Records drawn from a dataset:
• • • • •

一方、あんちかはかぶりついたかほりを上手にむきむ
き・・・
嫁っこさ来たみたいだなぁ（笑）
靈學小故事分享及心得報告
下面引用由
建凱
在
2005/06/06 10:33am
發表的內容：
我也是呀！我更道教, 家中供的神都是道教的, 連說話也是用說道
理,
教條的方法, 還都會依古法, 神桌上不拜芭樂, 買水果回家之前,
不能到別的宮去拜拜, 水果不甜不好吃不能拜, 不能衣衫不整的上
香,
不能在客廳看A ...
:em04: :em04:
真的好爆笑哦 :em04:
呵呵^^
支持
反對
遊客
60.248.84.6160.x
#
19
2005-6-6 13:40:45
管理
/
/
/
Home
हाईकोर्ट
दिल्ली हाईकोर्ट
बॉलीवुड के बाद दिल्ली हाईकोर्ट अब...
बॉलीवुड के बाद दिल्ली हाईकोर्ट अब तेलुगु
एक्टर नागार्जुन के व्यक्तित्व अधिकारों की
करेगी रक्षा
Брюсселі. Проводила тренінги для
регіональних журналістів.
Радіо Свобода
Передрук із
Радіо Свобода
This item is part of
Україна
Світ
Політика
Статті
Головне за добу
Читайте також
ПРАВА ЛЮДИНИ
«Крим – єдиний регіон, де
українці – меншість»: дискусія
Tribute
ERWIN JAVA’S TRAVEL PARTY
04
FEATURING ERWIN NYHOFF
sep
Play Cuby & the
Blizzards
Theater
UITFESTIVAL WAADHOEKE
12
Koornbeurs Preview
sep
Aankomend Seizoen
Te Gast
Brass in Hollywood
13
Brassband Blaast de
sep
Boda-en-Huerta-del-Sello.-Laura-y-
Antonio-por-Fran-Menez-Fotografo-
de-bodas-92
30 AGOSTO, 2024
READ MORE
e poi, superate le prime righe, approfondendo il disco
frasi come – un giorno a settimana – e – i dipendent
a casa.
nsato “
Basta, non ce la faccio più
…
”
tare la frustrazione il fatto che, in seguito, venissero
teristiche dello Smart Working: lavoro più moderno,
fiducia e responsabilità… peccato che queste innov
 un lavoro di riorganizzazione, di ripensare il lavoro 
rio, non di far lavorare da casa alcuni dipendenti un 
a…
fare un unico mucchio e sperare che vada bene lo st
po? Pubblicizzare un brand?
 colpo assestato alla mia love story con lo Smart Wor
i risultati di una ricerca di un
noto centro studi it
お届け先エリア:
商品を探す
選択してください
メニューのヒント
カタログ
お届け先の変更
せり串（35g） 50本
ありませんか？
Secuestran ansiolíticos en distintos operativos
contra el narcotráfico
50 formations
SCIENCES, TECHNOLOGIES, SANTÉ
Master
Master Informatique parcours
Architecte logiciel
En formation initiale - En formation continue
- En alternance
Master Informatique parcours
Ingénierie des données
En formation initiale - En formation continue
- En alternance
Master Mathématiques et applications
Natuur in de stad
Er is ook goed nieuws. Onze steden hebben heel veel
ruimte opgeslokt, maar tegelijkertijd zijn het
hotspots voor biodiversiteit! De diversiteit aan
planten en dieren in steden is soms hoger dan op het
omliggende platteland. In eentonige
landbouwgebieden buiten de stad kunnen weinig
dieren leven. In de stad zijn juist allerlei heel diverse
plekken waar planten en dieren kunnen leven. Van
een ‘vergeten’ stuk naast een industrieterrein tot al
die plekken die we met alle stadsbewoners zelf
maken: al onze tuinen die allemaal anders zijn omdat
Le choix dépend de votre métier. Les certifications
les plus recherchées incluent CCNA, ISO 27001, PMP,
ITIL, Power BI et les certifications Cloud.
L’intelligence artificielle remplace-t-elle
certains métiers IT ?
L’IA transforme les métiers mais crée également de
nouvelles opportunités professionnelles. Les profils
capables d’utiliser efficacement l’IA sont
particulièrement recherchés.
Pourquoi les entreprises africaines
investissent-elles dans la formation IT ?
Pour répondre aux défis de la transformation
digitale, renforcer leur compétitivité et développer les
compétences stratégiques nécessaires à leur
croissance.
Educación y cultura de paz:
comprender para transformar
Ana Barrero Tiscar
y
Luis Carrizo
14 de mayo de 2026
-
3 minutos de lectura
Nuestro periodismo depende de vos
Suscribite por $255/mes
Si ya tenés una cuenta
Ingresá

• • • • •

Go through the records above and repeat each one exactly.

## Answer box:
一方、あんちかはかぶりついたかほりを上手にむきむ
き・・・
嫁っこさ来たみたいだなぁ（笑）
靈學小故事分享及心得報告
下面引用由
建凱
在
2005/06/06 10:33am
發表的內容：
我也是呀！我更道教, 家中供的神都是道教的, 連說話也是用說道
理,
教條的方法, 還都會依古法, 神桌上不拜芭樂, 買水果回家之前,
不能到別的宮去拜拜, 水果不甜不好吃不能拜, 不能衣衫不整的上
香,
不能在客廳看A ...
:em04: :em04:
真的好爆笑哦 :em04:
呵呵^^
支持
反對
遊客
60.248.84.6160.x
#
19
2005-6-6 13:40:45
管理
/
/
/
Home
हाईकोर्ट
दिल्ली हाईकोर्ट
बॉलीवुड के बाद दिल्ली हाईकोर्ट अब...
बॉलीवुड के बाद दिल्ली हाईकोर्ट अब तेलुगु
एक्टर नागार्जुन के व्यक्तित्व अधिकारों की
करेगी रक्षा
Брюсселі. Проводила тренінги для
регіональних журналістів.
Радіо Свобода
Передрук із
Радіо Свобода
This item is part of
Україна
Світ
Політика
Статті
Головне за добу
Читайте також
ПРАВА ЛЮДИНИ
«Крим – єдиний регіон, де
українці – меншість»: дискусія
Tribute
ERWIN JAVA’S TRAVEL PARTY
04
FEATURING ERWIN NYHOFF
sep
Play Cuby & the
Blizzards
Theater
UITFESTIVAL WAADHOEKE
12
Koornbeurs Preview
sep
Aankomend Seizoen
Te Gast
Brass in Hollywood
13
Brassband Blaast de
sep
Boda-en-Huerta-del-Sello.-Laura-y-
Antonio-por-Fran-Menez-Fotografo-
de-bodas-92
30 AGOSTO, 2024
READ MORE
e poi, superate le prime righe, approfondendo il disco
frasi come – un giorno a settimana – e – i dipendent
a casa.
nsato “
Basta, non ce la faccio più
…
”
tare la frustrazione il fatto che, in seguito, venissero
teristiche dello Smart Working: lavoro più moderno,
fiducia e responsabilità… peccato che queste innov
 un lavoro di riorganizzazione, di ripensare il lavoro 
rio, non di far lavorare da casa alcuni dipendenti un 
a…
fare un unico mucchio e sperare che vada bene lo st
po? Pubblicizzare un brand?
 colpo assestato alla mia love story con lo Smart Wor
i risultati di una ricerca di un
noto centro studi it
お届け先エリア:
商品を探す
選択してください
メニューのヒント
カタログ
お届け先の変更
せり串（35g） 50本
ありませんか？
Secuestran ansiolíticos en distintos operativos
contra el narcotráfico
50 formations
SCIENCES, TECHNOLOGIES, SANTÉ
Master
Master Informatique parcours
Architecte logiciel
En formation initiale - En formation continue
- En alternance
Master Informatique parcours
Ingénierie des données
En formation initiale - En formation continue
- En alternance
Master Mathématiques et applications
Natuur in de stad
Er is ook goed nieuws. Onze steden hebben heel veel
ruimte opgeslokt, maar tegelijkertijd zijn het
hotspots voor biodiversiteit! De diversiteit aan
planten en dieren in steden is soms hoger dan op het
omliggende platteland. In eentonige
landbouwgebieden buiten de stad kunnen weinig
dieren leven. In de stad zijn juist allerlei heel diverse
plekken waar planten en dieren kunnen leven. Van
een ‘vergeten’ stuk naast een industrieterrein tot al
die plekken die we met alle stadsbewoners zelf
maken: al onze tuinen die allemaal anders zijn omdat
Le choix dépend de votre métier. Les certifications
les plus recherchées incluent CCNA, ISO 27001, PMP,
ITIL, Power BI et les certifications Cloud.
L’intelligence artificielle remplace-t-elle
certains métiers IT ?
L’IA transforme les métiers mais crée également de
nouvelles opportunités professionnelles. Les profils
capables d’utiliser efficacement l’IA sont
particulièrement recherchés.
Pourquoi les entreprises africaines
investissent-elles dans la formation IT ?
Pour répondre aux défis de la transformation
digitale, renforcer leur compétitivité et développer les
compétences stratégiques nécessaires à leur
croissance.
Educación y cultura de paz:
comprender para transformar
Ana Barrero Tiscar
y
Luis Carrizo
14 de mayo de 2026
-
3 minutos de lectura
Nuestro periodismo depende de vos
Suscribite por $255/mes
Si ya tenés una cuenta
Ingresá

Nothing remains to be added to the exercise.